When I was a young child, I saw a small non-human creature in my bedroom. Another child also saw him, and she still remembers it as an adult. It is a fragmentary memory, and at first I could not remember his face. However, years later I suddenly remembered his face, and I drew this sketch of him. I am aware that he is an archetypal “alien”, and I know the mythology behind it. However, this is what I remember. I don’t know what he was, and I think it is possible that entities might present themselves in various forms, perhaps according to the culture of the time. So, perhaps this is how I saw him, and he might appear differently to others, and to those in other cultures. [Emma Woods]
Emma Woods graciously gave me permission to post her drawing of an entity she saw as a child, along with her post.
I like that Emma shared her memories; I also like the fact she writes “I know the mythology behind it” meaning the appearance of the entity. Some might say these images are too convenient; not actual memories but influenced so heavily by the popular culture icon of “the gray” that we don’t remember accurately. Could be. I appreciate her honesty in noting this. I also like that she calls it a “non-human creature” and not an alien. As with my experiences, I don’t know if what I saw and experienced were aliens, as in ET, or, something else. Decidedly non-human though.

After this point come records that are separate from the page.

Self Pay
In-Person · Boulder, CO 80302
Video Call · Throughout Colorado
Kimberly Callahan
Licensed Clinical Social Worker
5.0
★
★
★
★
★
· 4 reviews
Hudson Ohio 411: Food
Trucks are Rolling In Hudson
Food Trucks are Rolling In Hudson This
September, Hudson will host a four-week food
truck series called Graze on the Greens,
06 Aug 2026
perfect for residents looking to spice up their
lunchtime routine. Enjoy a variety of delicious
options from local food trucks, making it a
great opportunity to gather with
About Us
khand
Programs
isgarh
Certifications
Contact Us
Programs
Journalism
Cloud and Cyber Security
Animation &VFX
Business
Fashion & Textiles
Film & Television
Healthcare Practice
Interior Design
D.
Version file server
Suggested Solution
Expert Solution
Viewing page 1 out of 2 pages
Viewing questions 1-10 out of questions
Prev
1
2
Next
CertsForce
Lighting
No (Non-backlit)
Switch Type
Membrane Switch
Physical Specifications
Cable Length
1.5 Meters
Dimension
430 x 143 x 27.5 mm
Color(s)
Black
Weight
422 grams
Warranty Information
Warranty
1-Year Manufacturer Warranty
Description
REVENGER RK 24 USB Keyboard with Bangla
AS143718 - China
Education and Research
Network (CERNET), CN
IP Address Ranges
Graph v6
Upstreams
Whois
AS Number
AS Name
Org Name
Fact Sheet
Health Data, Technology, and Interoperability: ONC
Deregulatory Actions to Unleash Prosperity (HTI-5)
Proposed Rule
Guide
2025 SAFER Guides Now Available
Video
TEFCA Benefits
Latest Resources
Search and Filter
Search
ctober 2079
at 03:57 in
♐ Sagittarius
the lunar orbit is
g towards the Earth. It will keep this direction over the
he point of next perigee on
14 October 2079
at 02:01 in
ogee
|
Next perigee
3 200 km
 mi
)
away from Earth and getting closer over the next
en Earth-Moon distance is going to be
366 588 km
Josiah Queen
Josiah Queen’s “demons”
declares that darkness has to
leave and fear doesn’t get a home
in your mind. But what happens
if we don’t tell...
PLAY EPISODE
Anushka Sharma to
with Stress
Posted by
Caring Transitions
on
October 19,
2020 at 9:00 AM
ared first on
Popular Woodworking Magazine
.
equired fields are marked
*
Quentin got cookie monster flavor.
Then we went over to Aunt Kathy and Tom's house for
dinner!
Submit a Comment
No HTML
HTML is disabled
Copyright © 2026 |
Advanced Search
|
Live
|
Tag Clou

I have a painting I did years ago (the painting is buried in the studio for now) of the ‘invisible aliens’ I saw as a child. These beings were small, no taller than I, skinny, and almost like stick figures. That’s the sense I had, though I never saw them, not solidly. They were transsparent, barely there. But, there indeed! Their heads were oval or triangular shape. The painting was done before the publication of Communion. As with Emma’s comments about her experience, I don’t know if these beings were ET, something else, and or if they appeared differently — or were interpreted differently — depending on culture and so on.